En 1972, les astronautes de la mission Apollo 17 prélevaient un échantillon de sol lunaire. Un échantillon qui est resté scellé jusqu'à aujourd'hui. Il vient d'être ouvert et les chercheurs attendent beaucoup notamment des gaz qu'ils vont en récupérer.
Cela faisait pas loin de 50 ans que cet échantillon de régolithe lunaire attendait son heure. Ramené sur Terre par les astronautes de la mission Apollo 17, il était depuis isolé du monde extérieur par deux conteneurs sous vide. L'un fermé sur la Lune. L'autre, après le retour de l'échantillon sur Terre. Et le mois dernier, des chercheurs de l'université de Washington à Saint-Louis (États-Unis) l'ont enfin libéré. Avec d'infinies précautions. À l'aide d'un extracteur spécialement conçu à cet effet. Après l'avoir protégé de deux sacs en téflon et placé dans une enceinte régulée sous azote.

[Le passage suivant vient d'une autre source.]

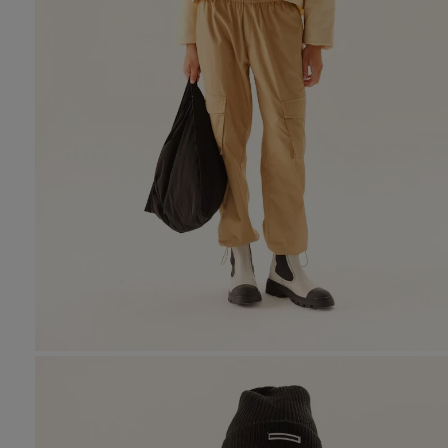
10
.
den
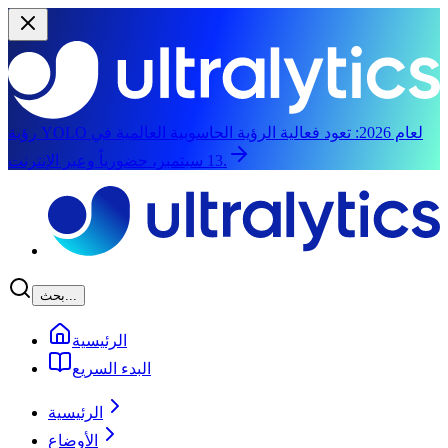
رؤية YOLO لعام 2026:
تعود فعالية الرؤية الحاسوبية العالمية في
13 سبتمبر، حضورياً وعبر الإنترنت.
الانتقال إلى المحتوى الرئيسي
بحث...
الرئيسية
البدء السريع
الرئيسية
الأوضاع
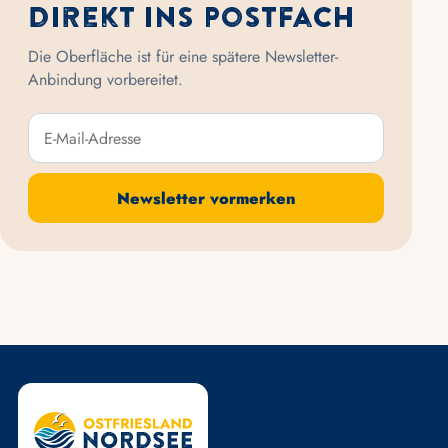
direkt ins Postfach
Die Oberfläche ist für eine spätere Newsletter-
Anbindung vorbereitet.
E-Mail-Adresse
Newsletter vormerken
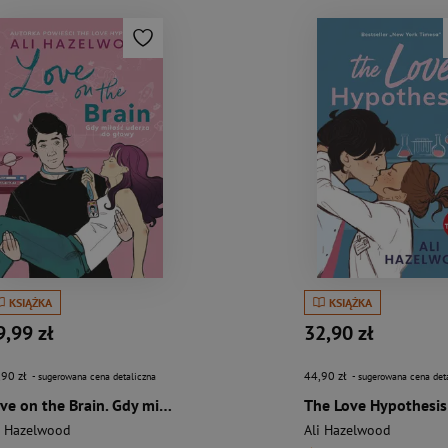
KSIĄŻKA
KSIĄŻKA
9,99 zł
32,90 zł
,90 zł
44,90 zł
- sugerowana cena detaliczna
- sugerowana cena det
Love on the Brain. Gdy miłość uderza do głowy
The Love Hypothesis
i Hazelwood
Ali Hazelwood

Pour ne perdre aucune information, ils ont imaginé un système capable de capter chaque volume de gaz -- probablement faible -- qui pourrait s'en échapper. Et capable ensuite de laisser d'autres gaz diffuser hors des roches lunaires encore prisonnières. Pour les extraire et les récupérer en suivant.
L'objectif : permettre à des laboratoires spécialisés, répartis aux États-Unis et en Europe, d'analyser les gaz piégés dans l'échantillon. L'oxygène, l'azote, mais peut-être surtout les gaz nobles. Car ceux-ci renferment non seulement des informations sur la composition actuelle de la Lune, mais aussi, sur celle qui était la sienne au moment de la formation de la Lune.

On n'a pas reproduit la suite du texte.